Surprise, surprise: A company known for its diagnostic tests was hit particularly hard by the industrywide decrease in demand for COVID-19 test kits last year.

In a full-year earnings report published Thursday, Labcorp reported a 7.7% year-over-year drop in revenues in 2022, thanks almost entirely to a COVID diagnostics haul that weighed in at less than half the size of the previous year’s.

For all of 2022, Labcorp raked in $1.1 billion in revenues from sales of its PCR and antibody tests for the coronavirus—just over a 60% drop from 2021’s tally, which added up to $2.8 billion. Though an undeniably huge decrease, that was actually the best-case scenario for Labcorp, which predicted at the start of 2022 that COVID-related revenues for the year would fall at a rate between 60% and 75%.

In this week’s earnings report, the company pinpointed the cut-down COVID sales as the primary cause of not only the lower overall revenues but also its year-over-year dips in operating income and operating cash flow.

Revenues across the entire diagnostics giant clocked in at $14.88 billion for the year, down more than $1.2 billion from the prior year’s $16.12 billion total.

That downward trend wasn’t solely the fault of the COVID testing drop-off: Labcorp’s drug development business experienced a slight year-over-year dip, too, from $5.8 billion in 2021 to $5.7 billion last year.
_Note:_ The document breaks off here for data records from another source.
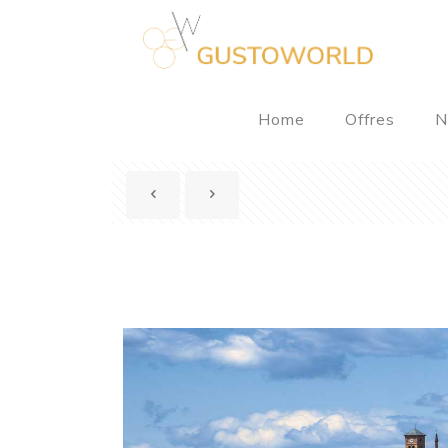
Home
Offres
N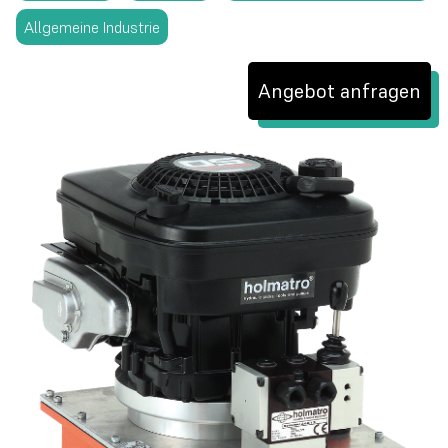
Allgemeine Industrie
Angebot anfragen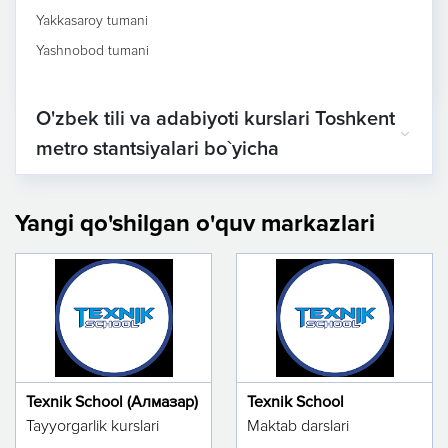
Yakkasaroy tumani
Yashnobod tumani
O'zbek tili va adabiyoti kurslari Toshkent
metro stantsiyalari bo`yicha
Yangi qo'shilgan o'quv markazlari
Texnik School (Алмазар)
Texnik School
Tayyorgarlik kurslari
Maktab darslari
But that department will soon have much less influence over Labcorp’s annual results, as the company is poised to spin out its clinical development segment into a standalone public company—newly dubbed Fortrea—this summer.

Meanwhile, somewhat mitigating the negative effects of Labcorp’s COVID testing and drug development businesses on the full 2022 total was the rest of the diagnostics department. The sans-COVID base business brought in $8.1 billion for the year, representing a modest 6.5% increase over 2021’s haul.
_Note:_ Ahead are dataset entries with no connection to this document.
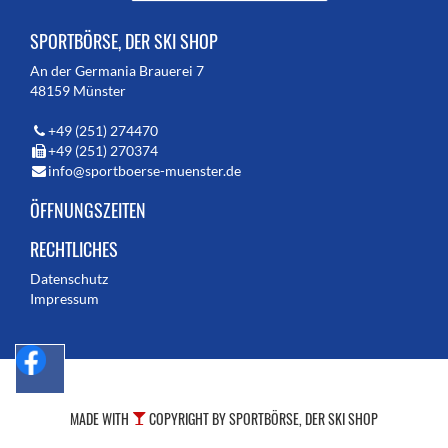
SPORTBÖRSE, DER SKI SHOP
An der Germania Brauerei 7
48159 Münster
+49 (251) 274470
+49 (251) 270374
info@sportboerse-muenster.de
ÖFFNUNGSZEITEN
RECHTLICHES
Datenschutz
Impressum
MADE WITH
COPYRIGHT BY SPORTBÖRSE, DER SKI SHOP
And Labcorp is expecting that diagnostics base business to have an even stronger impact on its 2023 results.

For the year ahead, it’s forecasting revenue growth of at least 10.5% in that department—though the double-digit increase will be largely canceled out by still-plummeting demand for COVID tests. Labcorp is currently predicting that revenues from its coronavirus diagnostics will fall by at least 75%, and up to 90%, in 2023.

Taken all together, in a tentative full-year forecast—which still factors in a year’s worth of revenues from the soon-exiting clinical development department—Labcorp has sketched out 2023 revenues that could grow by 1% on the low end, and up to 4% if its base business speeds up and COVID testing’s race to the bottom slows down.

That’s the continuation of a trend now plaguing the testmaking industry, where Siemens Healthineers, Hologic and more have all reported steep declines in their earnings from coronavirus diagnostics.

Thermo Fisher Scientific saw its own COVID-related earnings drop by two-thirds in 2022 and has resorted to laying off hundreds of workers at a trio of California manufacturing sites. Quest Diagnostics’ COVID testing revenues were slashed in half last year, prompting the Labcorp competitor to lower its expectations for 2023: It’s now planning on seeing those revenues fall up to 88% this year.

In a recent earnings report of its own, BD reported an almost 83% drop in COVID-related revenues for the first quarter of its fiscal year 2023. It went on to shrink down its full-year forecasts, with COVID tests now predicted to bring in between just $50 million and $100 million for the year, compared to initial expectations of at least $125 million. Even so—and even with the rest of its business growing barely half a percent during the period—BD showed a similar optimism to Labcorp’s by ramping up its overall forecasts, adding $500 million to its total expected revenues for fiscal 2023.